• rfw300 2 hours ago

    There's a methodological flaw here—you asked the model to generate an example, and then simulate the results on that example. For all you know, that specific (very simple) example and its output are available on the internet somewhere. Try it with five strings of other random words and see how it does.

    • jononor 40 minutes ago

      This is key. LLMs will cheat and just look up training data whenever it can. Needs to be actively countered if one is to make it "reason".

      • jlmorton 42 minutes ago

        I did exactly that, and it was very close to the actual sklearn output.

      • jaccola 2 hours ago

        When I ran these prompts, I saw in the chain of thought

          Hmm, I need to run some code. I'm thinking I can use Python, right? There’s     this Python tool I can simulate in my environment since I can’t actually execute   the code. I’ll run a TfidfVectorizer code snippet to compute some outcomes.
        
        It is ambiguous, but this leads me to believe the model does have access to a Python tool. Also, my 'toy examples' were identical to yours, making me think it has been seen in the training data.

        This gave me a thought on the future of consumer-facing LLMs though. I was speaking to my nephew about his iPhone, he hadn't really considered that it was "just" a battery, a screen, some chips, a motor, etc.. all in a nice casing.
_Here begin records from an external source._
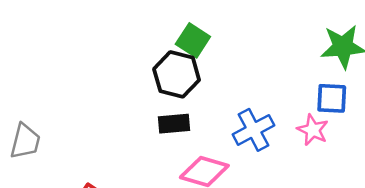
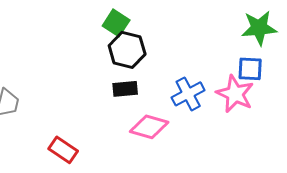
green square: (193, 40) -> (116, 23), moved
pink star: (313, 130) -> (235, 94), size x1.5

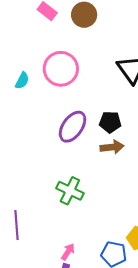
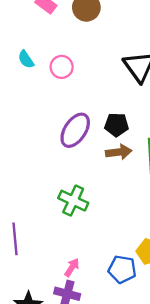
pink circle: (61, 69) -> (62, 67), size x0.6
cyan semicircle: (22, 81) -> (26, 59), moved, turned 120

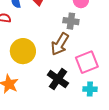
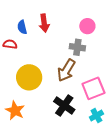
cyan cross: (90, 89) -> (96, 116), turned -32

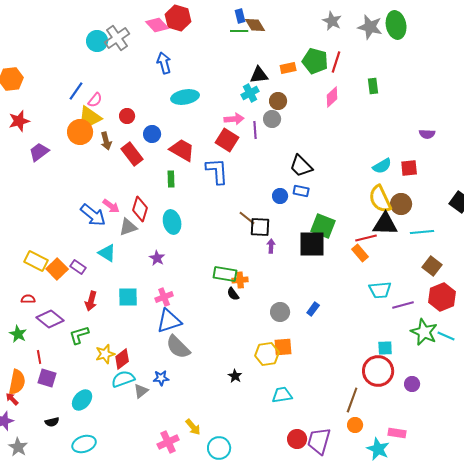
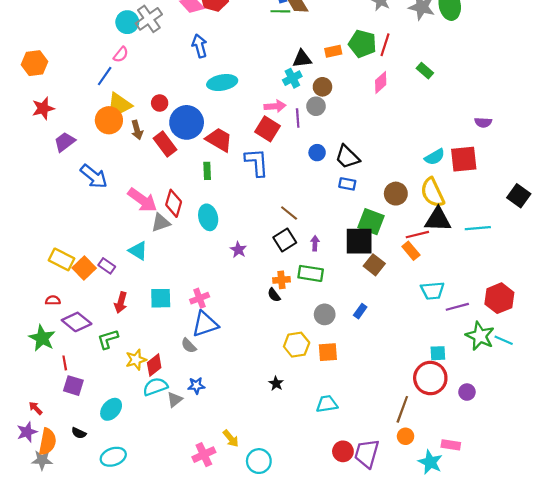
green rectangle: (373, 86) -> (425, 71), turned -42
pink semicircle: (95, 100) -> (121, 54), moved
blue circle: (152, 134) -> (187, 122), size x1.8
red square: (409, 168) -> (464, 159), size x1.5
blue circle: (280, 196) -> (317, 153), moved
brown circle: (401, 204) -> (396, 194), moved
pink arrow: (111, 206) -> (142, 200), size x1.6
blue arrow: (93, 215) -> (94, 176), moved
black square: (260, 227) -> (285, 240), moved, turned -35
purple star: (157, 258) -> (238, 250), moved
brown square: (432, 266) -> (374, 265), moved
green rectangle: (225, 274) -> (311, 273), moved
green star: (18, 334) -> (42, 338), size x1.4
gray semicircle: (178, 347) -> (189, 346), moved, size x0.6
yellow hexagon: (267, 354) -> (297, 345), moved
orange semicircle: (17, 382) -> (47, 442), moved
black semicircle: (52, 422) -> (79, 433), turned 40
gray star: (18, 447) -> (42, 460), turned -30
To him, it was a magic phone!

        Technical users will understand LLMs are "just" next token predictors that can output structured content to interface with tools all wrapped in a nice UI. To most people they will become magic. (I already watched a video where someone tried to tell the LLM to "forget" some info...)

        • hhh 28 minutes ago

          If you're using ChatGPT or the Assistants API w/ managed tools (I dont remember if this is even available for o3-mini), it has access to a python execution tool.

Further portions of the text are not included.